Nothing but the lines from the one containing "See the attached image. Find" to the end of the records below should be output, each exactly as written.

Saved data entries
════
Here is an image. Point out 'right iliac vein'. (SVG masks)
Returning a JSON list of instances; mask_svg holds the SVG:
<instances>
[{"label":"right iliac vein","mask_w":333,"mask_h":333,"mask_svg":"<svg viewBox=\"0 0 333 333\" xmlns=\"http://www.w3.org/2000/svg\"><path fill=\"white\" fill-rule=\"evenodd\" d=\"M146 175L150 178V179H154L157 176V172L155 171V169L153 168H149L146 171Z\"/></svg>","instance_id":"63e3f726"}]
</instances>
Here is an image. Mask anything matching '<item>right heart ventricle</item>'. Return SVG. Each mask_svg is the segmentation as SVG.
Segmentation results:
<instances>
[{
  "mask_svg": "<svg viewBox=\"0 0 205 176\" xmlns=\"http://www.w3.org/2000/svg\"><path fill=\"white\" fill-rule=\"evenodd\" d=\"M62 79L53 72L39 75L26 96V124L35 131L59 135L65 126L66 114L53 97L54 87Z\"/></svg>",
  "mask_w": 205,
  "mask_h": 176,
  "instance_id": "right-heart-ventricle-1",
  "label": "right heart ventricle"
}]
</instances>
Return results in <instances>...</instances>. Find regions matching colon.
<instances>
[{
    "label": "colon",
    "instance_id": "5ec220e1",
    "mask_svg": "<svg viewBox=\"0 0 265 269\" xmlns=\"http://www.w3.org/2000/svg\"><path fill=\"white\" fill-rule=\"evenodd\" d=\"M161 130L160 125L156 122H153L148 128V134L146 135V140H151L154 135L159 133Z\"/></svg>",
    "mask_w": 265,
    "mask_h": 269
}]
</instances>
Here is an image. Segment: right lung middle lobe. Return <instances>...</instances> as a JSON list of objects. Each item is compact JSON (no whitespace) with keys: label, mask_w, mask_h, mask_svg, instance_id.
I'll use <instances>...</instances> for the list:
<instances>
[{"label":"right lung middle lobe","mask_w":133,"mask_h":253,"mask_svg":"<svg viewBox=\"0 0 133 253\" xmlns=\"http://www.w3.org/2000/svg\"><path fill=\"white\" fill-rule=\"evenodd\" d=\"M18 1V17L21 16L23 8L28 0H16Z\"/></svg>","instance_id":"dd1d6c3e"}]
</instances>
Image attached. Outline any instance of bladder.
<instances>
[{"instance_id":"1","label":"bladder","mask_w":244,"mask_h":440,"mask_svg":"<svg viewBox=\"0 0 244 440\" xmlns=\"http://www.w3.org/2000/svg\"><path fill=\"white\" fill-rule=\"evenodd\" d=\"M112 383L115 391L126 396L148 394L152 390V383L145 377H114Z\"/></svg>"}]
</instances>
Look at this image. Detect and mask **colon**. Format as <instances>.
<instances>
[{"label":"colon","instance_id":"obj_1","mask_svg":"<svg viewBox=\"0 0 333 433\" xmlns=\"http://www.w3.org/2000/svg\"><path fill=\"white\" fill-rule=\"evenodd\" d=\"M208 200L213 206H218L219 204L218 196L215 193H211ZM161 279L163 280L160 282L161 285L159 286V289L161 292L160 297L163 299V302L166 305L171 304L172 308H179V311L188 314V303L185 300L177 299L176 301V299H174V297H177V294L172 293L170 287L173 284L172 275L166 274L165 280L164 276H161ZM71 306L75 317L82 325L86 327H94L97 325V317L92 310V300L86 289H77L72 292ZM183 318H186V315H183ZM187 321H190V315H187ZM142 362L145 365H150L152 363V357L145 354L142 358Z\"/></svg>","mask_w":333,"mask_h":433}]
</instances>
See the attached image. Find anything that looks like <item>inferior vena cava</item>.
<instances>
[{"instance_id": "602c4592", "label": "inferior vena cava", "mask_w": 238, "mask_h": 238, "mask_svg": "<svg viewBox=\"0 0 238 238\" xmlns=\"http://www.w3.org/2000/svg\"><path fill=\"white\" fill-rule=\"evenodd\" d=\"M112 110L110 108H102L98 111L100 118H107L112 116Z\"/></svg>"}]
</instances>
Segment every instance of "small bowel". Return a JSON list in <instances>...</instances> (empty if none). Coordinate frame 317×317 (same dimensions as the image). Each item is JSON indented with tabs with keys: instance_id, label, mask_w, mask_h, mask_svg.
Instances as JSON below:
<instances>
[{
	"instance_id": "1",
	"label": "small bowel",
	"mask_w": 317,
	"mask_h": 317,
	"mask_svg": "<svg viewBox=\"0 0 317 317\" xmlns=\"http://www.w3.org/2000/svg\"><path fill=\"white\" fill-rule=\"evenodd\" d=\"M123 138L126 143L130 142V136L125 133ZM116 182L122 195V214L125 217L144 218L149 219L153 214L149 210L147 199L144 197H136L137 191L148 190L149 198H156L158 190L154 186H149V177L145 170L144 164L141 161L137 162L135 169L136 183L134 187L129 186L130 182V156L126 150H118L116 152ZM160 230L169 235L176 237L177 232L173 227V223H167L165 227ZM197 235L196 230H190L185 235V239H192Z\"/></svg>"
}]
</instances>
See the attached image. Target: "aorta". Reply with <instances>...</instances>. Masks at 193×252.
════
TASK OUTPUT -
See the attached image. Find anything that looks like <item>inferior vena cava</item>.
<instances>
[{"instance_id": "602c4592", "label": "inferior vena cava", "mask_w": 238, "mask_h": 238, "mask_svg": "<svg viewBox=\"0 0 238 238\" xmlns=\"http://www.w3.org/2000/svg\"><path fill=\"white\" fill-rule=\"evenodd\" d=\"M112 110L110 108H102L98 111L100 118H107L112 116Z\"/></svg>"}]
</instances>
Segment every instance of "small bowel". Return a JSON list in <instances>...</instances> (empty if none). Coordinate frame 317×317 (same dimensions as the image). Each item is JSON indented with tabs with keys: instance_id, label, mask_w, mask_h, mask_svg.
Instances as JSON below:
<instances>
[{
	"instance_id": "1",
	"label": "small bowel",
	"mask_w": 317,
	"mask_h": 317,
	"mask_svg": "<svg viewBox=\"0 0 317 317\" xmlns=\"http://www.w3.org/2000/svg\"><path fill=\"white\" fill-rule=\"evenodd\" d=\"M123 138L126 143L130 142V136L125 133ZM116 182L122 195V214L125 217L144 218L149 219L153 214L149 210L147 199L144 197H136L137 191L148 190L149 198H156L158 190L154 186H149V177L145 170L144 164L141 161L137 162L135 169L136 183L134 187L129 186L130 182V156L126 150H118L116 152ZM160 230L169 235L176 237L177 232L173 227V223H167L165 227ZM197 235L196 230H190L185 235V239H192Z\"/></svg>"
}]
</instances>
See the attached image. Target: "aorta". Reply with <instances>...</instances>. Masks at 193×252.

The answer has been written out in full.